Storming and emotions. When a team is storming, the emotions can feel really big. They are set in train by a nervous system which is jangled based on its assessment of social or physical risk. I might be attacked! I might be overwhelmed! I might be abandoned! I might be out of control! I might not be good enough! Emotions such as fear, anger and hurt can rise up to help us find the remedy – an escape, a boundary, support. The energy behind these emotions is strong. We can quickly feel like storming is too hot to handle. I’d like us to get better at sitting in the fire.
The limitations of the XYZ model. Most of us know some form of the XYZ model. It’s a useful framework for giving feedback and having difficult conversations. It goes like this. When you did X, the impact on me was Y, I’d prefer you did Z. It’s a helpful model for difficult conversations, but learning it doesn’t seem to take away any of the angst of storming. I believe we need to do better in helping leaders navigate the storming phase of team development and we’re not going to be able to do it without talking about emotion.

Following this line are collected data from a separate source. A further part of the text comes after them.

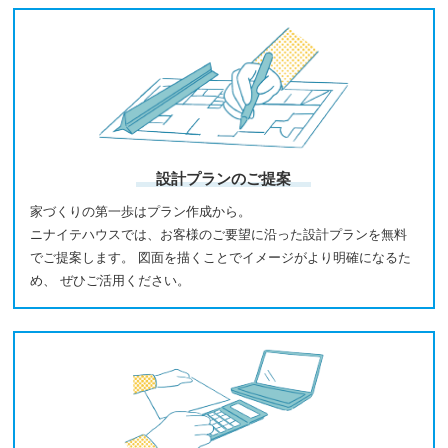
設計プランのご提案
家づくりの第一歩はプラン作成から。
ニナイテハウスでは、お客様のご要望に沿った設計プランを無料
でご提案します。 図面を描くことでイメージがより明確になるた
め、 ぜひご活用ください。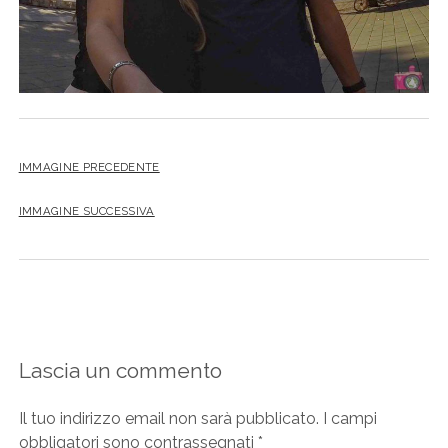
IMMAGINE PRECEDENTE
IMMAGINE SUCCESSIVA
Lascia un commento
Il tuo indirizzo email non sarà pubblicato.
I campi
obbligatori sono contrassegnati
*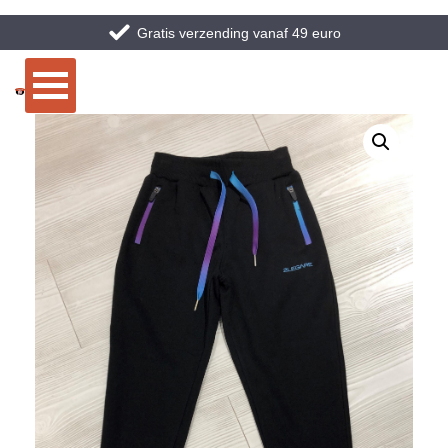
Gratis verzending vanaf 49 euro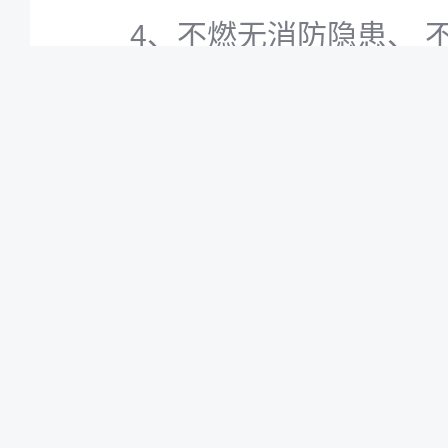
4、不燃无消防隐患、 
5、绿光镀瓷的材料、
观均受国家专利保护。
6、华润集团，招商蛇
湖，万达集团等超过50
采光顶用了绿光镀瓷。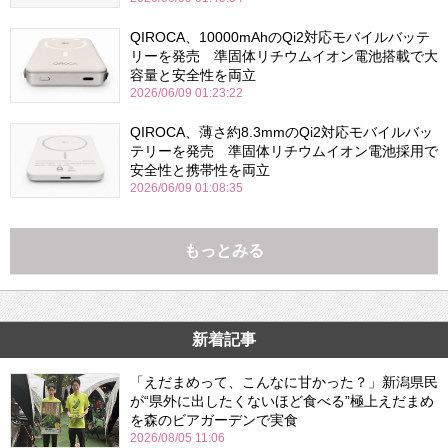
QIROCA、10000mAhのQi2対応モバイルバッテ
リーを発売 準固体リチウムイオン電池搭載で大
容量と安全性を両立
2026/06/09 01:23:22
QIROCA、薄さ約8.3mmのQi2対応モバイルバッ
テリーを発売 準固体リチウムイオン電池採用で
安全性と携帯性を両立
2026/06/09 01:08:35
もっとみる
新着記事
「えだまめって、こんなに甘かった？」新潟県民
が“県外に出したくないほど食べる”極上えだまめ
を森のビアガーデンで実食
2026/08/05 11:06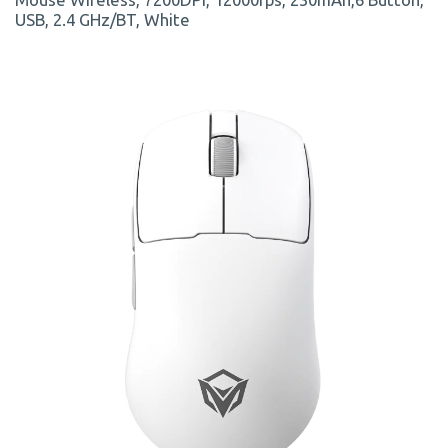
USB, 2.4 GHz/BT, White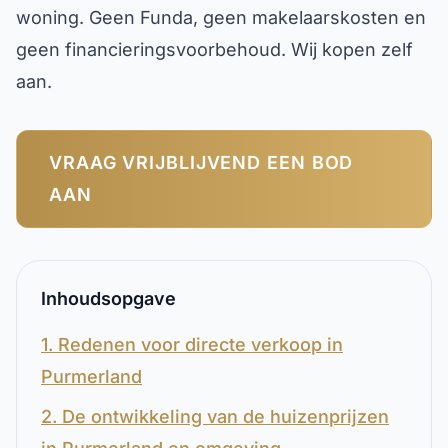
woning. Geen Funda, geen makelaarskosten en
geen financieringsvoorbehoud. Wij kopen zelf
aan.
VRAAG VRIJBLIJVEND EEN BOD
AAN
Inhoudsopgave
1. Redenen voor directe verkoop in
Purmerland
2. De ontwikkeling van de huizenprijzen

What am I suggesting? I’d like to see us all engage with the emotional content of storming more effectively. Emotional self-awareness and emotional literacy need to be on the agenda for team development activity. I’d like us to build our capacity to tolerate big emotions in ourselves and each other. I’d like us to be able to name big emotions and talk about them with each other. I’d like us to acknowledge the ordinary, everyday nature of big emotions and not to panic when we meet them in ourselves and each other. I’d like us to be able to name our fear, anger and hurt without drama and to courageously inquire about the impact we’ve had on the feelings of others. Of course, I’m writing about what I need to learn for myself. Carol Brockmon, my wonderful teacher and colleague at the Gestalt International Study Center, uses a phrase which will always stay with me. “Lucy, the size of your feeling is not the size of the emergency”. I’m going to do my best to support my clients to believe this. Team storming is not an emergency. Storming is part of team life to embrace, to ride and learn from.